An increasingly missing piece of the puzzle may be the workers themselves. According to the latest report, fully 22 percent of 25 to 64 year-olds are not in the U.S. labor force. This means that they are neither in a job, nor looking for one. That 77.8 percent labor force participation rate among the prime working-age population is the lowest rate recorded in 23 years.
Until now, analysts (me included) have explained the stubbornly high unemployment rate in part by pointing to “missing workers” who steadily enter or re-enter the labor force as the job market strengthens, which may temporarily add to the ranks of the unemployed. Yet an increasing number are staying out—either because they don’t think a job is available, or school or family responsibilities keep them from looking for work. Over the past three years, the U.S. working-age population has increased by about 2.6 million, but the size of the labor force has not budged. This may help to explain how the unemployment rate—the share of the population looking for work, but not finding it—could drop, even as job growth remains weak.

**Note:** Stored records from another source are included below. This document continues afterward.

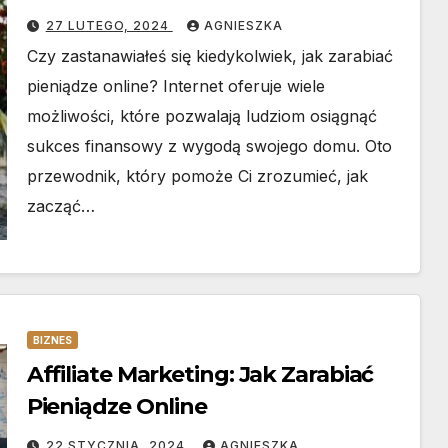
27 LUTEGO, 2024
AGNIESZKA
Czy zastanawiałeś się kiedykolwiek, jak zarabiać
pieniądze online? Internet oferuje wiele
możliwości, które pozwalają ludziom osiągnąć
sukces finansowy z wygodą swojego domu. Oto
przewodnik, który pomoże Ci zrozumieć, jak
zacząć…
BIZNES
Affiliate Marketing: Jak Zarabiać
Pieniądze Online
22 STYCZNIA, 2024
AGNIESZKA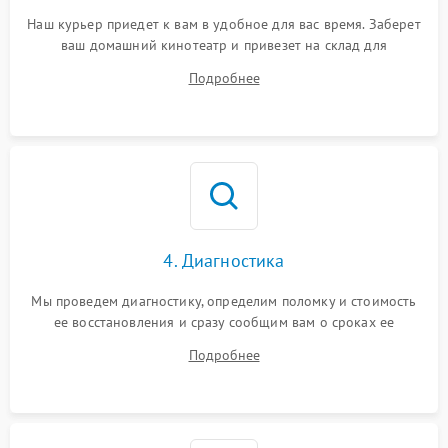
Наш курьер приедет к вам в удобное для вас время. Заберет
ваш домашний кинотеатр и привезет на склад для
диагностики.
Подробнее
4. Диагностика
Мы проведем диагностику, определим поломку и стоимость
ее восстановления и сразу сообщим вам о сроках ее
ремонта.
Подробнее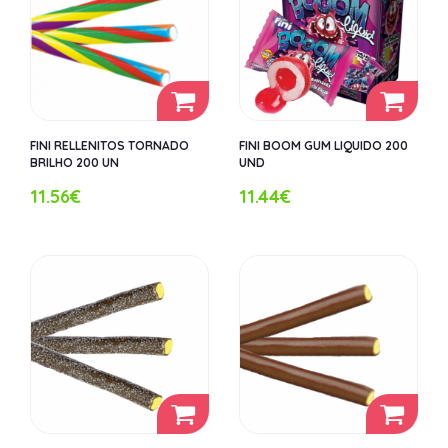
FINI RELLENITOS TORNADO
FINI BOOM GUM LIQUIDO 200
BRILHO 200 UN
UND
11.56€
11.44€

After a look at last week’s local area data from BLS, about half of the country’s largest metropolitan areas now (as of December 2010) have fewer labor force participants than they did at the start of the recession three years ago. The metropolitan areas of Houston, Dallas, Miami, Austin, and San Antonio have each seen their labor forces increase by at least 50,000 people, while Detroit, Atlanta, Chicago, and Los Angeles saw their labor forces shrinkby at least that much. This reminds us that the state of the jobs recovery is not only precarious nationally, but is shaped by distinct regional economic dynamics, and the opportunities (or lack thereof) on the ground in metropolitan America. We’ll look at those more closely next month in the latest edition of our Landscape of Recession series.